In a way, this approach isn’t so far removed from the foraged-apocalypse backdrops of the original 1979 Mad Max, which Miller shot guerrilla style between hospital shifts. (“We couldn’t afford to close any streets,” he remembers, “so we just sort of drove around Melbourne, looking for the most dystopian spots we could find.”)
The film’s story of automotive carnage — in which a vigilante traffic cop, played by Mel Gibson, goes to war with motorcycle hoodlums — was inspired by the steady stream of crash victims Miller found himself patching up in his day job, as Australia’s car culture grew ever wilder in the 1970s. Working at a friend’s house in the suburbs, Miller spent almost a year slaving over the final cut with his two editors and his co-writer Byron Kennedy. By the time he had finished, he considered the film a failure, and was in a state of despair.
Then something strange happened: in various countries around the world, distribution rights for Mad Max were snapped up. “It screened in Japan, and they said, ‘Oh, you’ve made a samurai film’,” Miller recalls. “Then in Scandinavia, we heard they’d thought it was a modern-day Viking movie. In France, they said, ‘It’s a western on wheels’. I suddenly realised what I had thought was a very Australian story had tapped into all sorts of universal archetypes and themes.”
When he came to write Fury Road and Furiosa in the 2000s (the two films were conceived simultaneously, along with a third, as-yet-unfilmed script called The Wasteland), that early revelation spurred him afresh. Fury Road’s parable-like plot, in which a warlord pursues his concubines across the desert, was partly inspired by the Aboriginal legend of Wati Nyiru, while Furiosa sprang from western folklore. The latter especially has a tales-around-the-campfire feel and, initially, it was more or less written like that — as yarns Miller and his co-writer Nico Lathouris spun for the Fury Road cast and crew — to throw light on the origins of Theron’s character. A little later it morphed into a screenplay, which Miller thought might become an animation, but then it leapt into the realm of live action after Fury Road’s success.

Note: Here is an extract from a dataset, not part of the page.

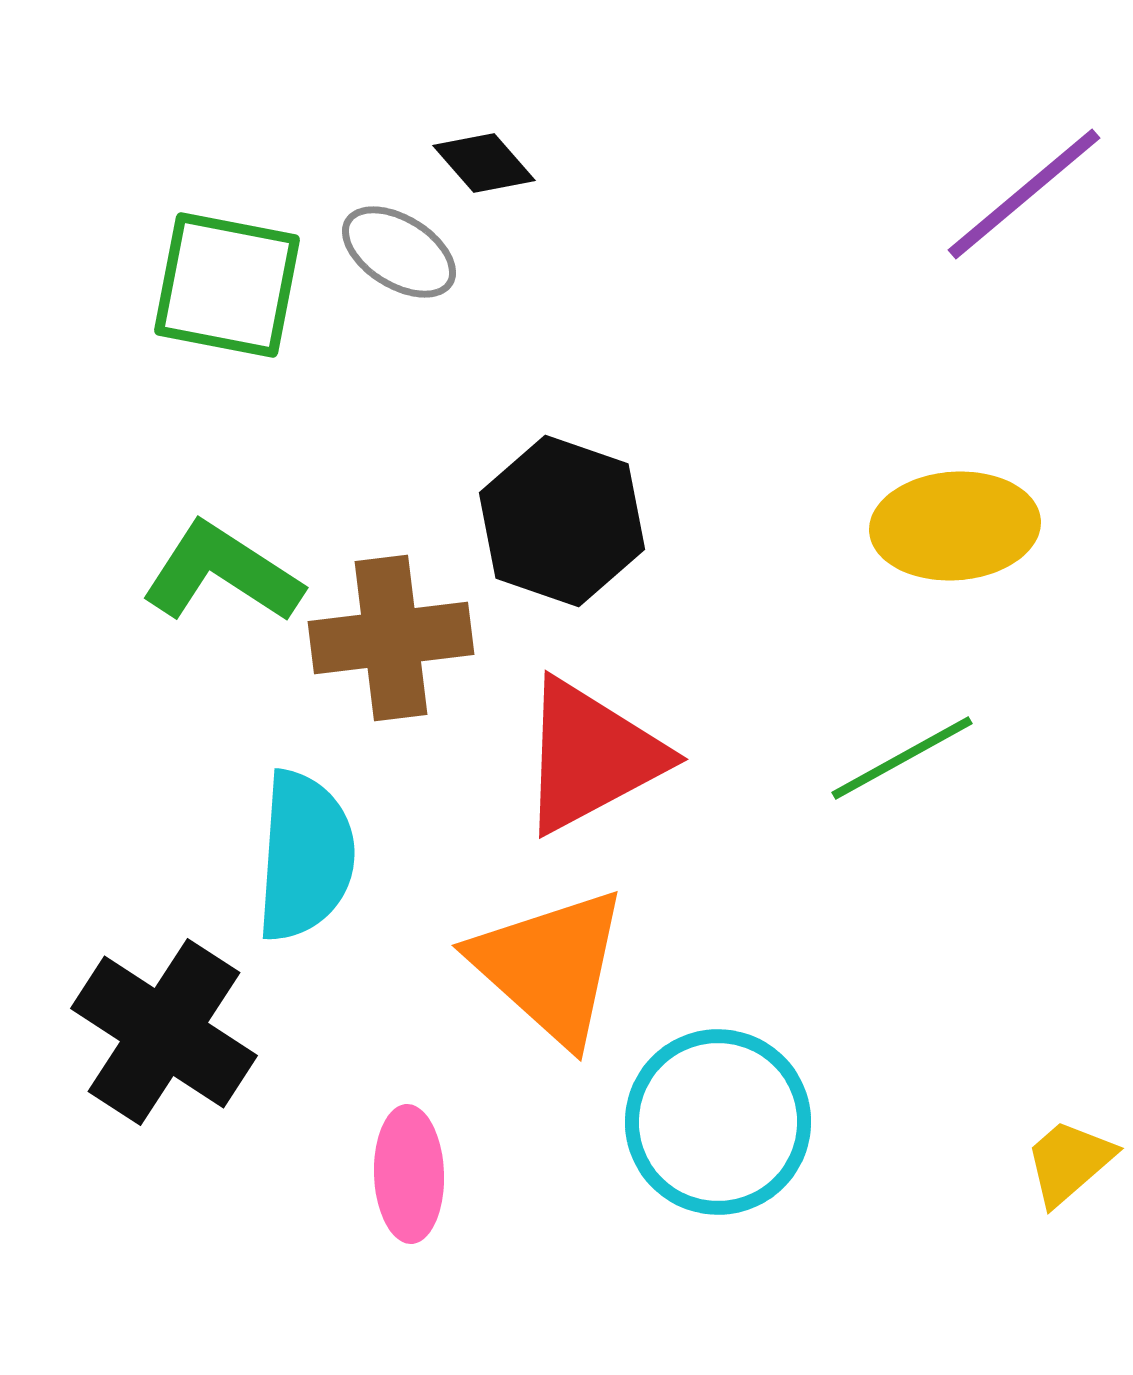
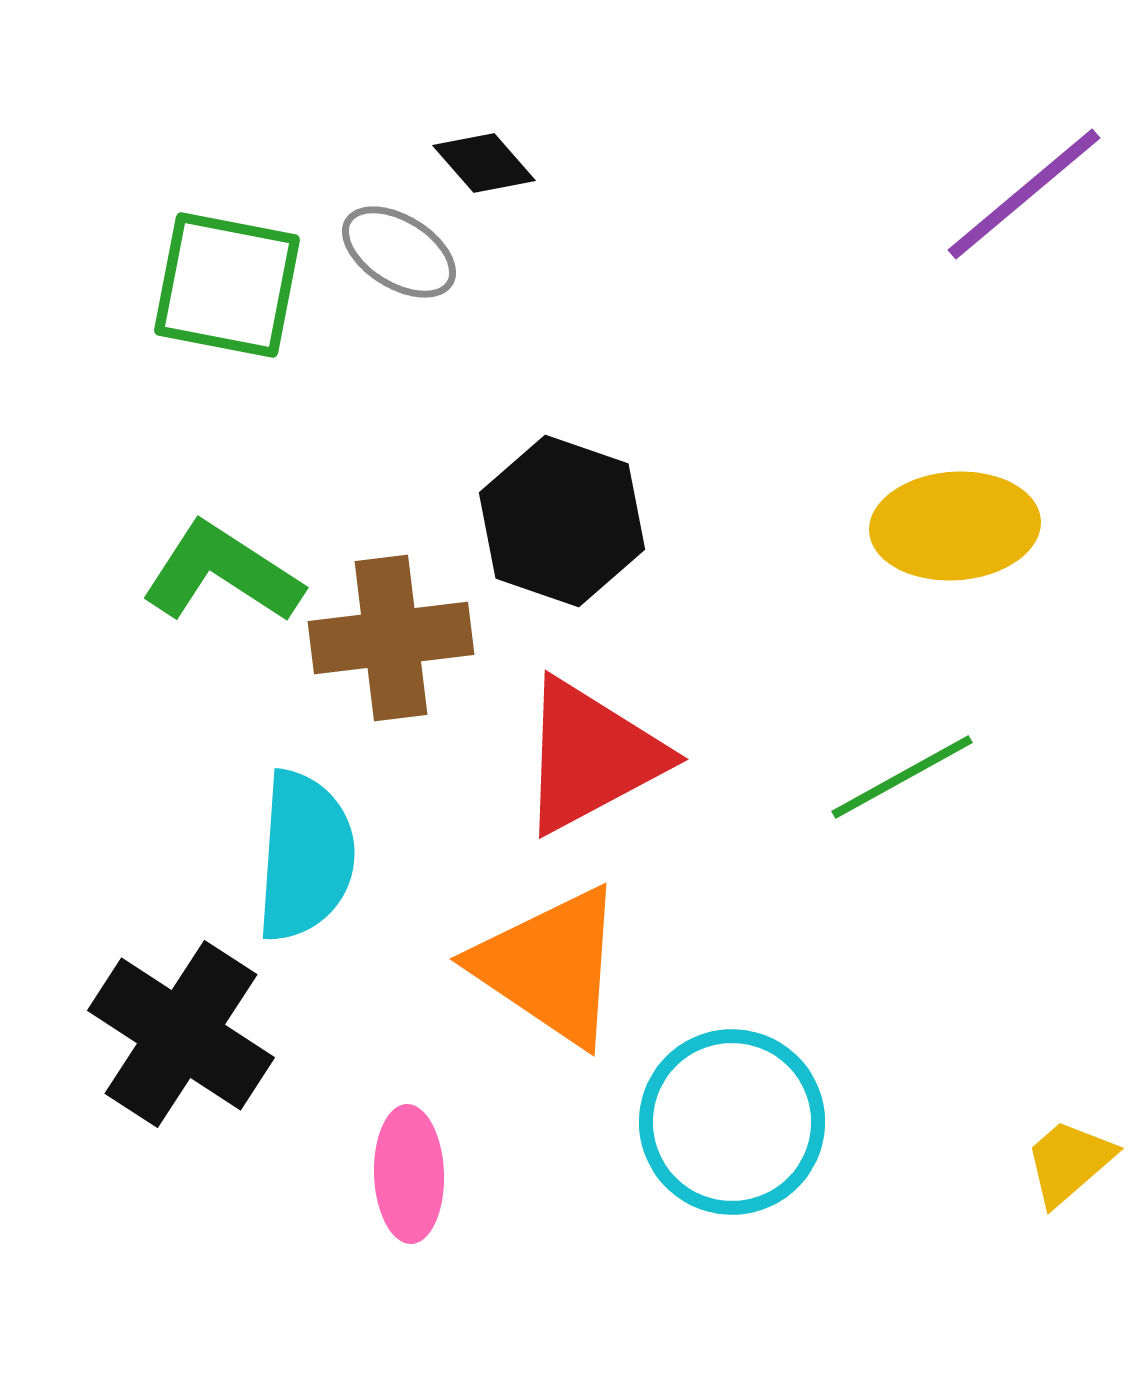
green line: moved 19 px down
orange triangle: rotated 8 degrees counterclockwise
black cross: moved 17 px right, 2 px down
cyan circle: moved 14 px right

How does he feel, screeching back into this world, almost 50 years after he created it? “Things have shifted somewhat,” he says. “Back then, I felt like I was working out how to tell stories. Now I’m trying to understand why we tell stories at all. That’s the reason I’m still doing this, I think.”
And what answers has he found, wandering this wasteland of his own making? He laughs. “Ask me after the next one.”